Ils attendaient avec impatience l’arrivée de l’abattoir mobile pour offrir à leurs animaux la fin la plus douce possible et valoriser le fruit d’un long travail exercé avec passion.

Nicolas Garrot

Après un BTS spécialisé dans l’agriculture, Nicolas Garrot s’est installé à son compte il y a seulement 5 ans à l’âge de 25 ans. Ayant grandi dans le milieu agricole, entouré d’animaux, se lancer dans l’agriculture et l’élevage dans la continuité familiale lui semblait comme une évidence. C’est à la Ferme de la Brionne situé au cœur de l’Auxois, qu’il reprend la suite d’un parent, parti à la retraite.

En conversion bio, Il exploite 140 hectares de terre dont la moitié est consacrée à l’alimentation des animaux avec des prairies temporaires et la culture de céréales.

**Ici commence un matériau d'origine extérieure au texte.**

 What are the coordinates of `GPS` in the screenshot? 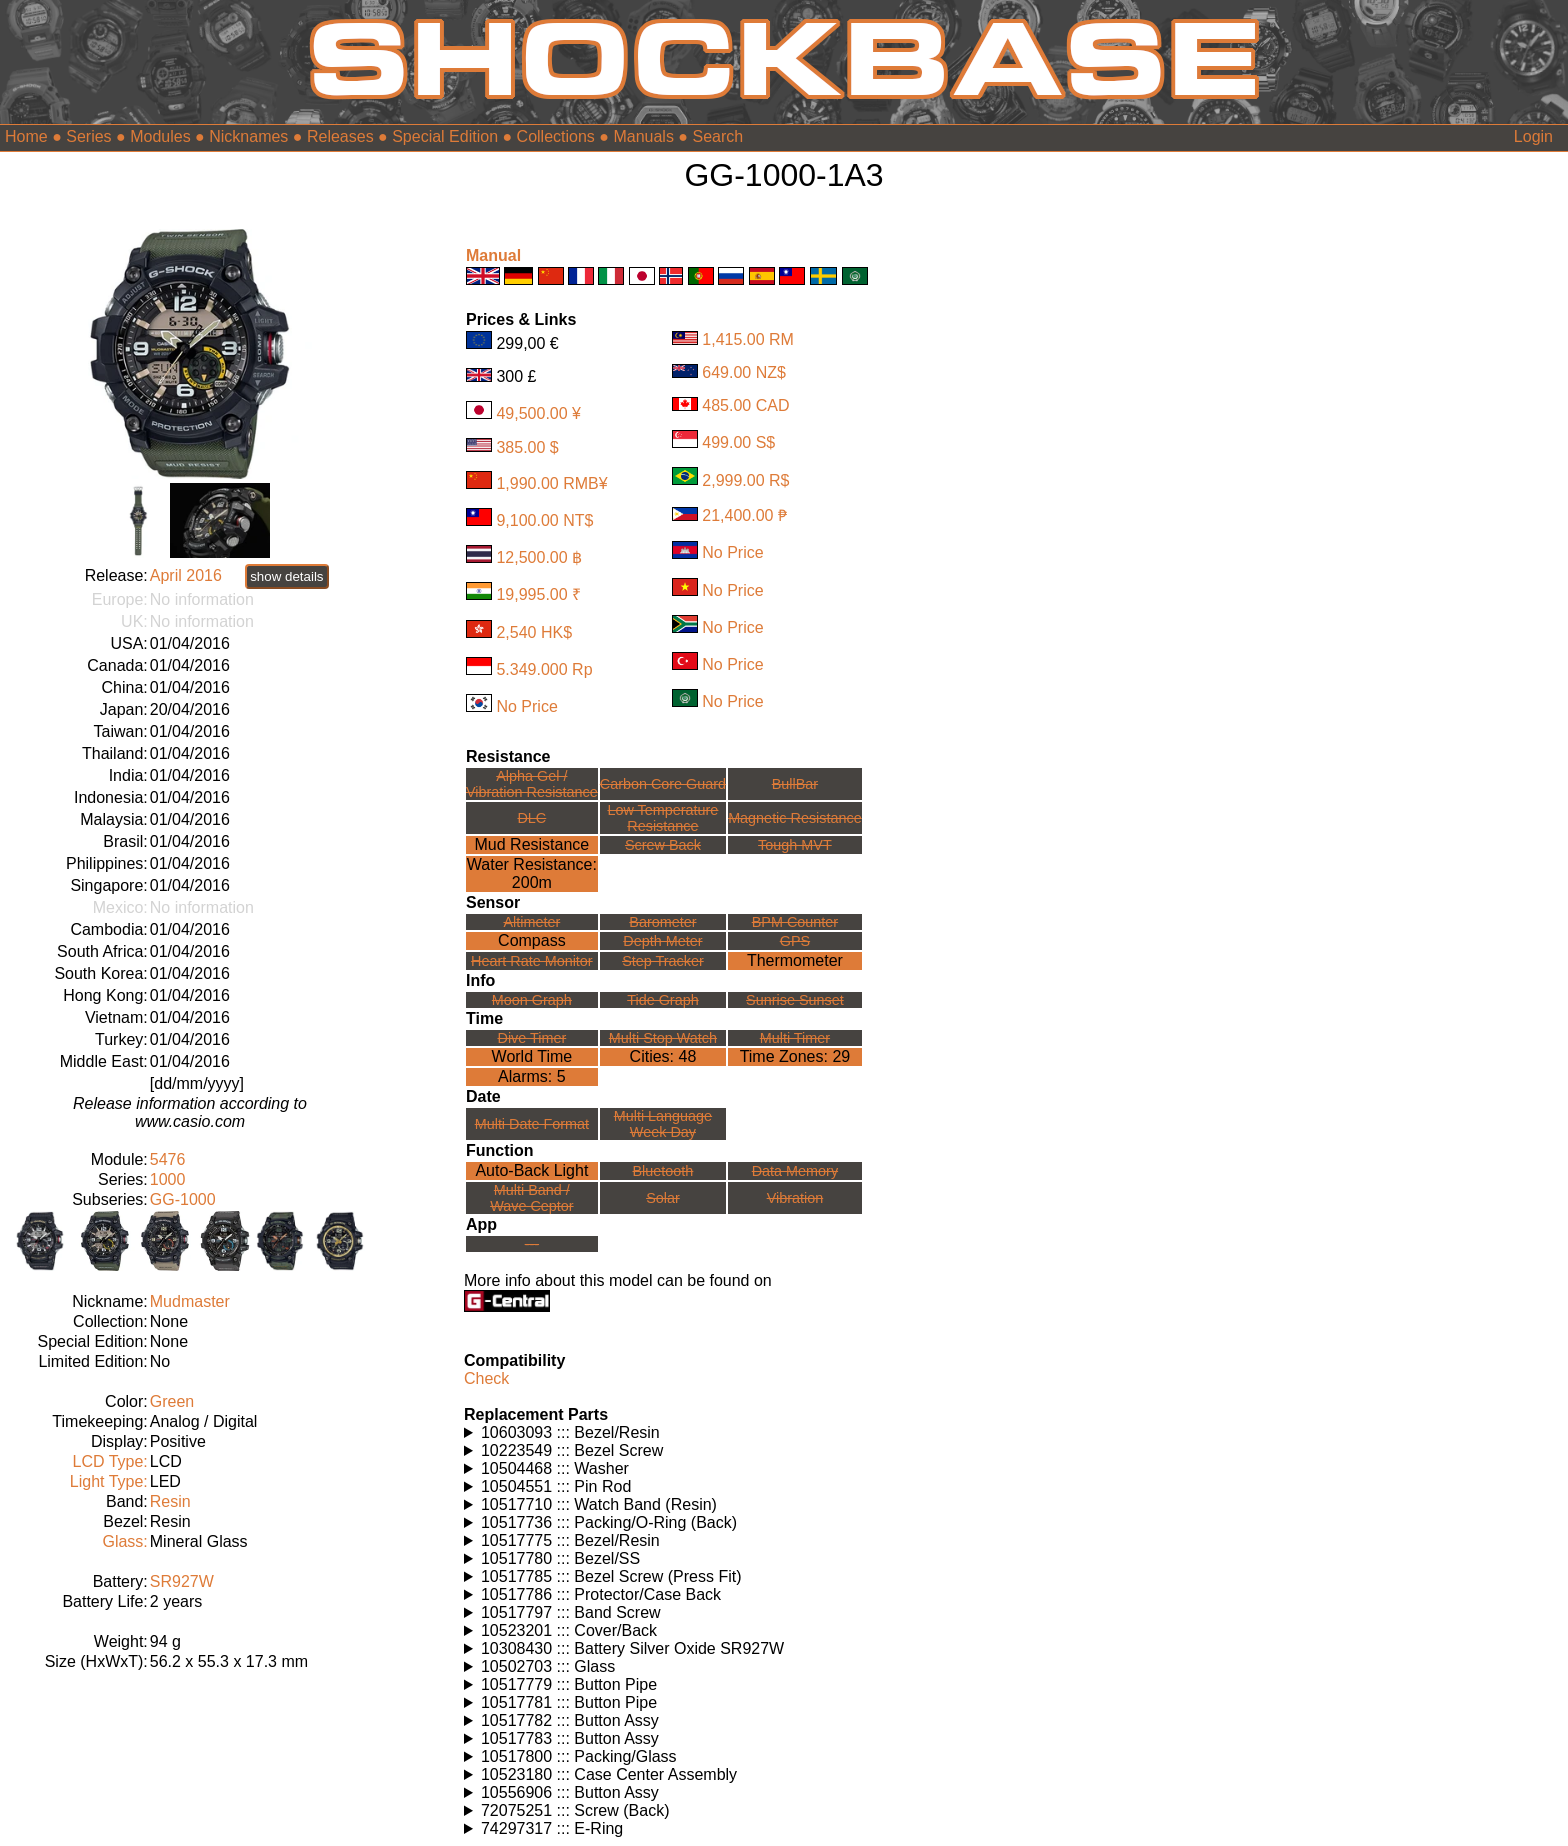 It's located at (795, 941).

Il élève environ 140 bovins dont une soixantaine de mères de race limousine dont il apprécie la rusticité et les velages faciles qui lui évite bien des soucis vétérinaires. Son objectif, améliorer et valoriser tout le potentiel de son cheptel en élevant ses animaux dans les meilleures conditions possibles.

Le Bœuf Ethique est une façon pour lui d’obtenir la reconnaissance de son travail.